McMahon, AP. Curr Top Dev Biol. vol. 117, 31–64. January 2016.
The basic unit of kidney function is the nephron. In the mouse, around 14,000 nephrons form in a 10-day period extending into early neonatal life, while the human fetus forms the adult complement of nephrons in a 32-week period completed prior to birth. This review discusses our current understanding of mammalian nephrogenesis: the contributing cell types and the regulatory processes at play. A conceptual developmental framework has emerged for the mouse kidney. This framework is now guiding studies of human kidney development enabled in part by in vitro systems of pluripotent stem cell-seeded nephrogenesis.

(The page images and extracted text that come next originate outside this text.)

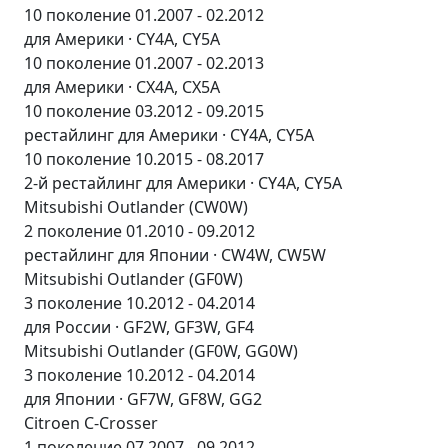
10 поколение 01.2007 - 02.2012
для Америки · CY4A, CY5A
10 поколение 01.2007 - 02.2013
для Америки · CX4A, CX5A
10 поколение 03.2012 - 09.2015
рестайлинг для Америки · CY4A, CY5A
10 поколение 10.2015 - 08.2017
2-й рестайлинг для Америки · CY4A, CY5A
Mitsubishi Outlander (CW0W)
2 поколение 01.2010 - 09.2012
рестайлинг для Японии · CW4W, CW5W
Mitsubishi Outlander (GF0W)
3 поколение 10.2012 - 04.2014
для России · GF2W, GF3W, GF4
Mitsubishi Outlander (GF0W, GG0W)
3 поколение 10.2012 - 04.2014
для Японии · GF7W, GF8W, GG2
Citroen C-Crosser
1 поколение 07.2007 - 09.2012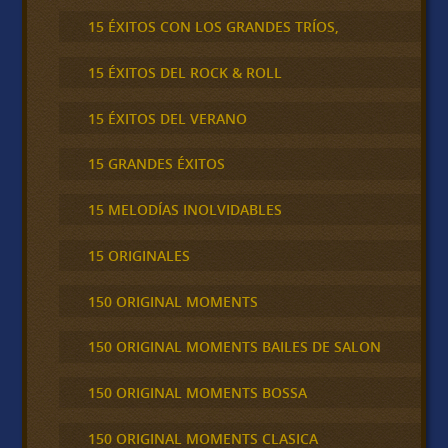
15 ÉXITOS CON LOS GRANDES TRÍOS,
15 ÉXITOS DEL ROCK & ROLL
15 ÉXITOS DEL VERANO
15 GRANDES ÉXITOS
15 MELODÍAS INOLVIDABLES
15 ORIGINALES
150 ORIGINAL MOMENTS
150 ORIGINAL MOMENTS BAILES DE SALON
150 ORIGINAL MOMENTS BOSSA
150 ORIGINAL MOMENTS CLASICA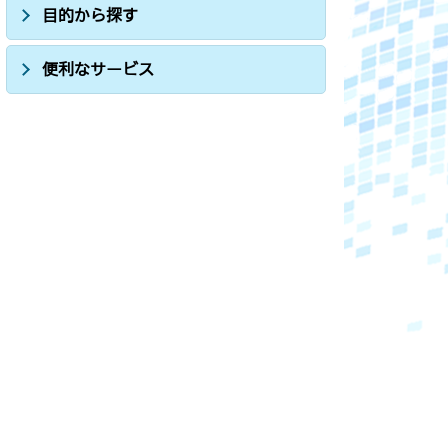
目的から探す
便利なサービス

A near future goal will be to translate our developmental knowledge-base to the productive engineering of new kidney structures for regenerative medicine.

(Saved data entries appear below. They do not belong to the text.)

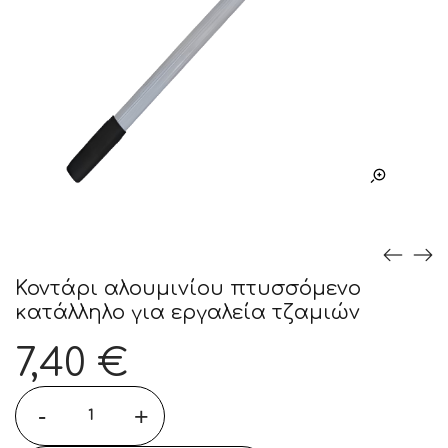
Κοντάρι αλουμινίου πτυσσόμενο
κατάλληλο για εργαλεία τζαμιών
7,40
€
-
+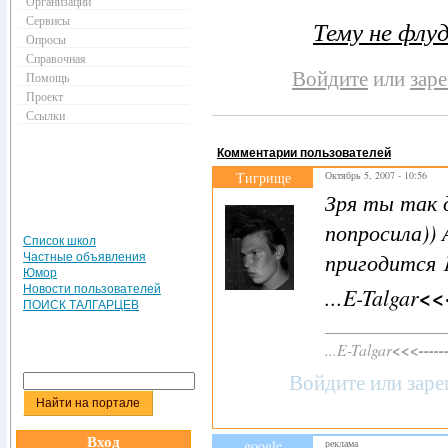
Организации
Сервисы
Тему не флу
Опросы
Справочная
Войдите
или
зар
Помощь
Проект
Ссылки
Комментарии пользователей
Тигрище
Октябрь 5, 2007 - 10:56
Зря ты так 
попросила)) 
Список школ
пригодится 
Частные объявления
Юмор
...E-Talgar
<<<
Новости пользователей
ПОИСК ТАЛГАРЦЕВ
...E-Talgar
<<<-----
Войдите
или
заре
Вход
google
реклама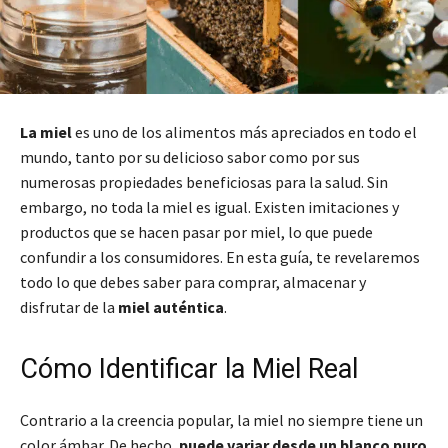
La miel
es uno de los alimentos más apreciados en todo el
mundo, tanto por su delicioso sabor como por sus
numerosas propiedades beneficiosas para la salud. Sin
embargo, no toda la miel es igual. Existen imitaciones y
productos que se hacen pasar por miel, lo que puede
confundir a los consumidores. En esta guía, te revelaremos
todo lo que debes saber para comprar, almacenar y
disfrutar de la
miel auténtica
.
Cómo Identificar la Miel Real
Contrario a la creencia popular, la miel no siempre tiene un
color ámbar. De hecho,
puede variar desde un blanco puro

Grgic, Ivica; Krautzberger, A. Michaela; Hofmeister, Andreas; Lalli, Matthew; DiRocco, Derek P.; Fleig, Susanne V.; Liu, Jing; Duffield, Jeremy S.; McMahon, Andrew P.; Aronow, Bruce; Humphreys, Benjamin D.. J Am Soc Nephrol. vol. 25(9), 1979–1990. September 2014.

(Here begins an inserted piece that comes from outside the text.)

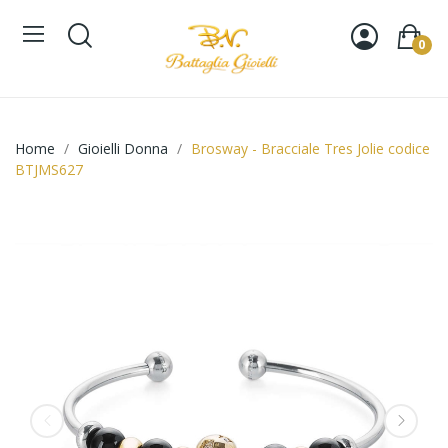
0
Home
Gioielli Donna
Brosway - Bracciale Tres Jolie codice
BTJMS627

Myofibroblasts secrete matrix during chronic injury, and their ablation ameliorates fibrosis. Development of new biomarkers and therapies for CKD will be aided by a detailed analysis of myofibroblast gene expression during the early stages of fibrosis. However, dissociating myofibroblasts from fibrotic kidney is challenging. We therefore adapted translational ribosome affinity purification (TRAP) to isolate and profile mRNA from myofibroblasts and their precursors during kidney fibrosis. We generated and characterized a transgenic mouse expressing an enhanced green fluorescent protein (eGFP)-tagged L10a ribosomal subunit protein under control of the collagen1alpha1 promoter. We developed a one-step procedure for isolation of polysomal RNA from collagen1alpha1-eGFPL10a mice subject to unilateral ureteral obstruction and analyzed and validated the resulting transcriptional profiles. Pathway analysis revealed strong gene signatures for cell proliferation, migration, and shape change. Numerous novel genes and candidate biomarkers were upregulated during fibrosis, specifically in myofibroblasts, and we validated these results by quantitative PCR, in situ, and Western blot analysis. This study provides a comprehensive analysis of early myofibroblast gene expression during kidney fibrosis and introduces a new technique for cell-specific polysomal mRNA isolation in kidney injury models that is suited for RNA-sequencing technologies.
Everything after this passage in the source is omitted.